Fair Use

One of the most important limits on copyright protection is called “fair use.” Fair use ensures that copyrighted works are still available to reuse for socially-valuable purposes such as teaching, news reporting, parody, or critical comment. These fair uses of copyrighted materials can be made without permission from the copyright owner.

In its most general sense, a fair use is a use of copyrighted material done for a limited and “transformative” purpose such as to comment upon, criticize or parody a copyrighted work. In practice, determining whether or not a particular re-use is “fair” involves making a judgement based on balancing the various aspects of the use that are more and less fair.

Copyright law provides four factors to consider when determining whether or not a use is fair:

  1. Purpose and character of your use

    This is the only factor that deals with the proposed use—all the others deal with the work being used, the source work. Purposes that favor fair use include education, scholarship, research, and news reporting, as well as criticism and commentary more generally. Non-profit purposes also favor fair use (especially when coupled with one of the other favored purposes). Commercial or for-profit purposes weigh against fair use.

  2. Nature of the copyrighted work

    One element of this factor is whether the work is published or not. It is less likely to be fair to use if the work is unpublished—which makes sense. Basically, making someone else’s work public when they chose not to is not very fair, even in the schoolyard sense. Nevertheless, it is possible for use of unpublished materials to be legally fair.Another element of this factor is whether the work is more “factual” or more “creative.” Borrowing from a factual work is more likely to be fair than borrowing from a creative work. This is related to the fact that copyright does not protect facts and data. With some types of works, this factor is relatively easy to assess: a textbook is usually more factual than a novel. For other works, it can be quite confusing: is a documentary film “factual”, or “creative”—or both?

  3. Amount and substantiality of the portion taken

    Amount: A use is usually more likely to be fair if it uses a smaller amount of the source work, and usually less likely to be fair if it uses a large amount, but the amount is proportional. A quote of 250 words from a 300-word poem might be less fair than a quote of 250 words from a many-thousand-word article. Because the other factors also all come into play, sometimes you can legitimately use all of a source work and still be making a fair use. But less is always more likely to be fair.

    Substantiality: This element asks, fundamentally, whether you are using something from the “heart” of the work (less fair), or whether what you are borrowing is more peripheral (and more fair). It’s fairly easily understood in some contexts: borrowing the melodic “hook” of a song is borrowing the “heart”—even if it’s a small part of the song. In many contexts, however, it can be much less clear.
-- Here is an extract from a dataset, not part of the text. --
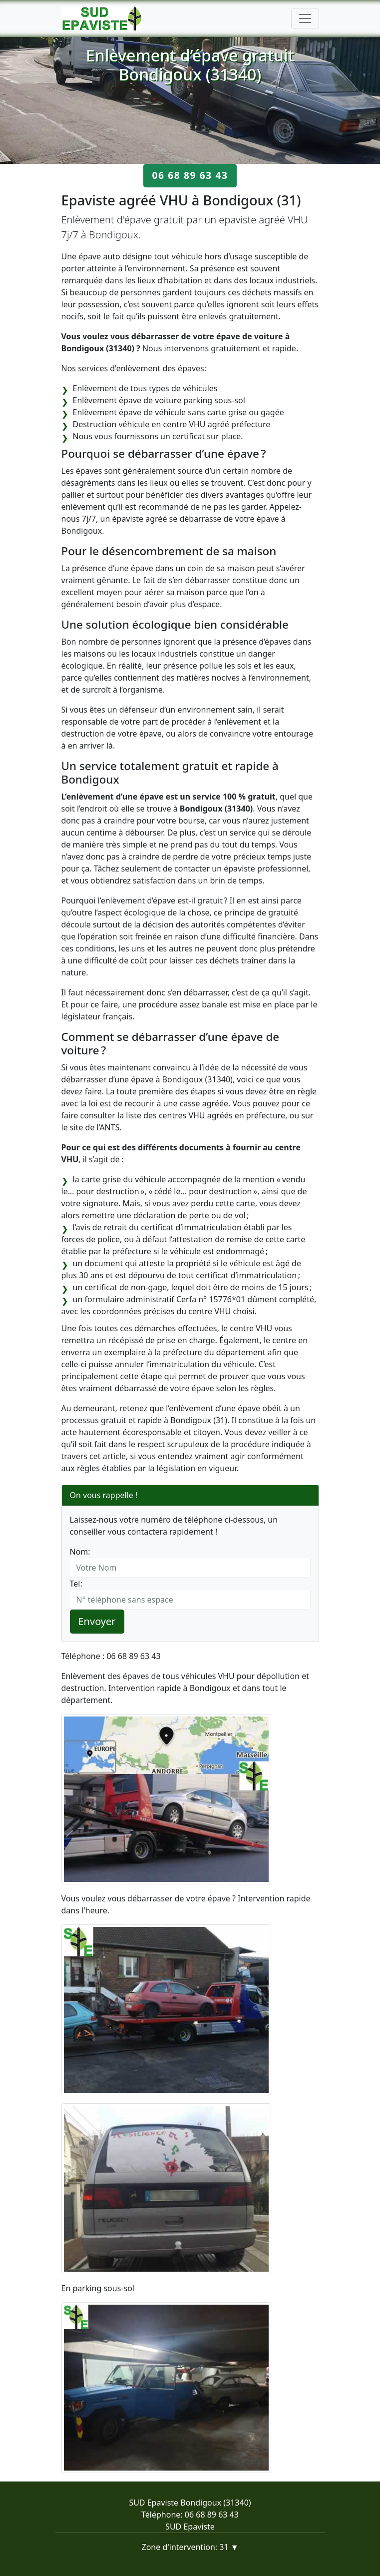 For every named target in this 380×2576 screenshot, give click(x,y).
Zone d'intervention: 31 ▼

  4. Effect of the use upon the potential market

    Put simply, this factor asks if the use in question is substituting for a sale the source’s owner would otherwise make—-either to the person making the proposed use, or to others. Generally speaking, where markets exist or are actually developing, courts tend to favor them quite a bit. Nevertheless, it is possible for a use to be fair even when it causes market harm.

Deciding to Rely on Fair Use

Each fair use decision requires thinking about all four of the factors and determining if, on balance, the specific use is more fair than not. Even the most knowledgeable and conscientious person making a fair use decision is really only deciding if the use is “likely to be fair” or “not likely to be fair.” The only way to get a definitive answer on whether a particular use is a fair use is to have that question resolved in federal court.

The best fair use decisions are made based on experience and familiarity with a wide variety of examples. While still building the knowledge and skills to make a full fair use analysis, you can begin to recognize some uses you feel confident qualify as fair.

Given what you’ve learned so far about fair use, consider the following examples:

  • Including a short quotation from a story you’re analyzing in an assignment for a literature class.
  • Using a few screen shots from movies in a presentation to demonstrate how the use of camera angles has changed over time.
  • Showing a video clip from a local news broadcast to a small group of community activists doing work related to the topic of the broadcast.

You can probably see how each of these would be likely to qualify as a fair use. As a heuristic, or shortcut, for recognizing uses that are almost certainly fair, you could ask yourself the following questions:

  • Is this use likely to result in fewer sales or less financial benefit to the copyright holder?
  • Am I using a larger portion (or higher quality copy) of the original than I need to?
  • Can I reasonably create my own version of the original that gets across the idea I need to convey without copying it completely?
  • Can I reasonably find an alternative out-of-copyright or already licensed work that would allow me to accomplish the same thing?

If you can answer “no” to all these questions, you’ll probably be able to confidently rely on fair use. If you’re not sure that the answer to one of these is “no,” your use may still be fair. While you’re building experience doing a full fair use analysis, the libraries can help you think through the details of your fair use decisions.